[WHAT YOU ARE ASKED TO DO] Each line of the data below from the one holding "anyaman wire mesh berkerut polos" to the one holding "Tinggalkan pesan.", inclusive, is to be reproduced exactly; no other line belongs in the answer.

[TASK MATERIAL]
:::

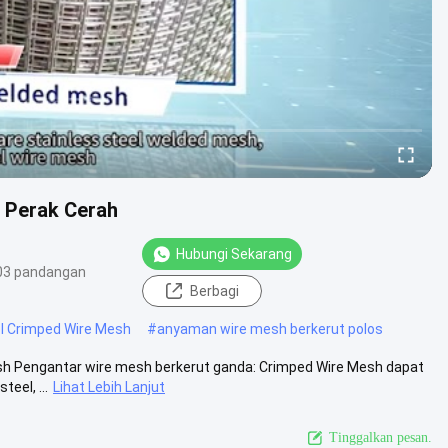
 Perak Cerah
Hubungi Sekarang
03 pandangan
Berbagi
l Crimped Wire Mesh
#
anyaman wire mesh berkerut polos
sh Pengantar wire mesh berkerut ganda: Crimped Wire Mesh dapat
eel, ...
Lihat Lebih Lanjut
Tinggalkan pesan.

:::

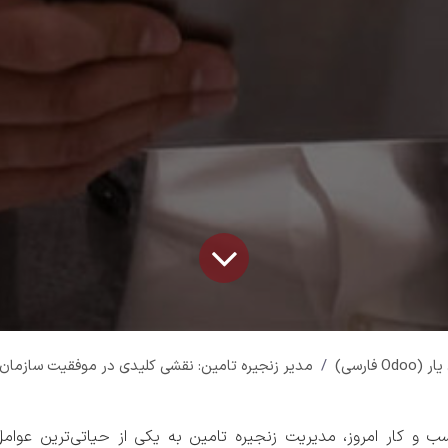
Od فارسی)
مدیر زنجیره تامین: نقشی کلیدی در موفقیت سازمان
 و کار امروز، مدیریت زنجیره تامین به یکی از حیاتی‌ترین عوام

:::

[ANSWER SPACE]
anyaman wire mesh berkerut polos
sh Pengantar wire mesh berkerut ganda: Crimped Wire Mesh dapat
eel, ...
Lihat Lebih Lanjut
Tinggalkan pesan.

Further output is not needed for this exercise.